Integrated Master Schedule

Futron supports you in developing the Integrated Master Plan (IMP), Integrated Master Schedule (IMS), and Work Breakdown Structure (WBS) and using them to ensure excellent outcomes for your projects. Project Management, particularly for large, complex efforts, includes thousands of decision opportunities. Futron combines these three tools and processes, the IMP, IMS, and WBS, as part of an integrated decision management solutions approach to program and project risk management. Common project management practice captures the higher level decision opportunities in a program plan, a program schedule, and a work breakdown structure, all of which are designed to aid the project manager in identifying decision moments and tracking the decisions that are made as well as the results of the actions taken to execute the decisions.

The Integrated Master Plan (IMP) is an event-based, top level plan consisting of a hierarchy of Program Events. The three elements of the IMP are:
1) Event: a program assessment point that occurs at the culmination of significant program activities;
2) Accomplishment: the desired result(s) prior to or at completion of an Event that indicate(s) a level of the program’s progress;
3) Criteria: the provision of definitive evidence that a specific Accomplishment has been completed.

The (IMP) is expanded to a time-based Integrated Master Schedule (IMS) to produce a networked, multi-layered schedule showing all the detailed tasks required to accomplish the work effort contained in the IMP. The IMS flows directly from the IMP and supplements it with additional levels of detail. It incorporates all of the IMP Events, Accomplishments, and Criteria. To these activities, it adds the detailed tasks necessary to support the IMP criteria along with each task’s duration and its relationships with other tasks. This network of integrated tasks, when tied to the start date, creates the task and calendar-based schedule that is the IMS.

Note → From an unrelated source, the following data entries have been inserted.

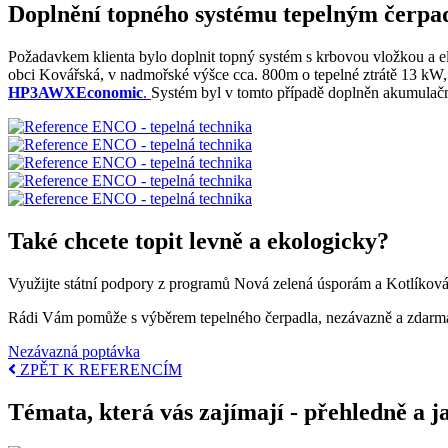
Doplnění topného systému tepelným čerpa
Požadavkem klienta bylo doplnit topný systém s krbovou vložkou a e
obci Kovářská, v nadmořské výšce cca. 800m o tepelné ztrátě 13 kW
HP3AWXEconomic
.
Systém byl v tomto případě doplněn akumulačn
Také chcete topit levně a ekologicky?
Využijte státní podpory z programů Nová zelená úsporám a Kotlíková
Rádi Vám pomůže s výběrem tepelného čerpadla, nezávazně a zdarm
Nezávazná poptávka
ZPĚT K REFERENCÍM
Témata, která vás zajímají - přehledně a j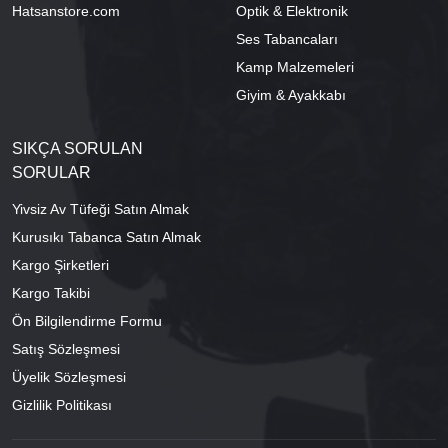
Hatsanstore.com
Optik & Elektronik
Ses Tabancaları
Kamp Malzemeleri
Giyim & Ayakkabı
SIKÇA SORULAN
SORULAR
Yivsiz Av Tüfeği Satın Almak
Kurusıkı Tabanca Satın Almak
Kargo Şirketleri
Kargo Takibi
Ön Bilgilendirme Formu
Satış Sözleşmesi
Üyelik Sözleşmesi
Gizlilik Politikası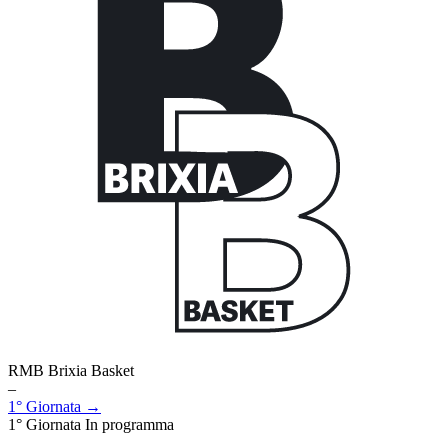
RMB Brixia Basket
–
1° Giornata →
1° Giornata
In programma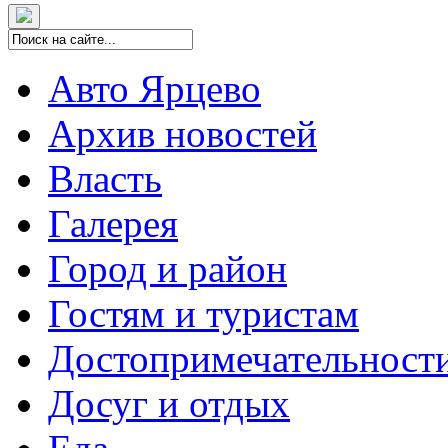
Авто Ярцево
Архив новостей
Власть
Галерея
Город и район
Гостям и туристам
Достопримечательност
Досуг и отдых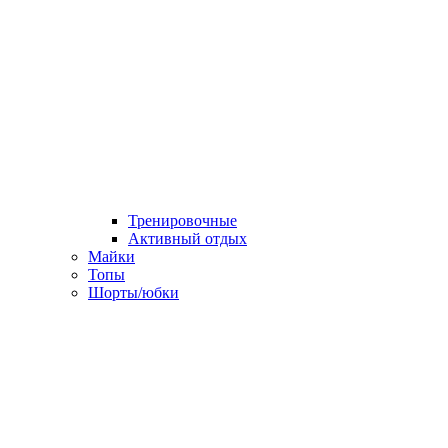
Тренировочные
Активный отдых
Майки
Топы
Шорты/юбки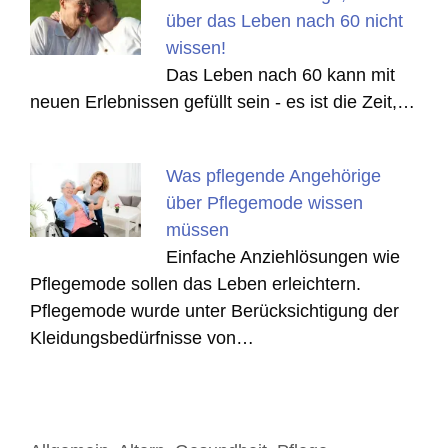
über das Leben nach 60 nicht
wissen!
Das Leben nach 60 kann mit
neuen Erlebnissen gefüllt sein - es ist die Zeit,…
Was pflegende Angehörige
über Pflegemode wissen
müssen
Einfache Anziehlösungen wie
Pflegemode sollen das Leben erleichtern.
Pflegemode wurde unter Berücksichtigung der
Kleidungsbedürfnisse von…
Kategorien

The IMP/IMS is related to the product-based Work Breakdown Structure (WBS) by giving a second type of view on the effort for different audiences or to provide a combination which gives better overall understanding.

Benefits

Integrated scheduling is a key component of effective project management.
Defining and publishing an integrated master schedule provides a standardized way for you to communicate what needs to be accomplished to all of your team members, the time required, and the interaction between project elements, thereby helping to enable the effective execution of activities towards project success.

Integrated scheduling enables critical path analysis.
Through an IMS, the critical path is identified. As the project progresses, changes to the critical path can be identified and the impacts evaluated. Identification of the critical path also facilitates the calculation of schedule margin, or “float time”, in non-critical path project elements.

The IMS provides the necessary foundation to help you to assess the impact of resources and technical changes on the cost and schedule execution of a program or project.
The IMS is used to perform routine Schedule Risk Assessments to evaluate the level of confidence that the critical path can be met. Cost and technical problems often first present as schedule risks. The IMS facilitates an understanding of the project’s schedule, allowing risk assessments to be conducted to enable cost, schedule, and technical risk mitigation actions to be taken. The IMS allows for the tracking of schedule execution and is a prerequisite for accurate technical and budgetary resource loading.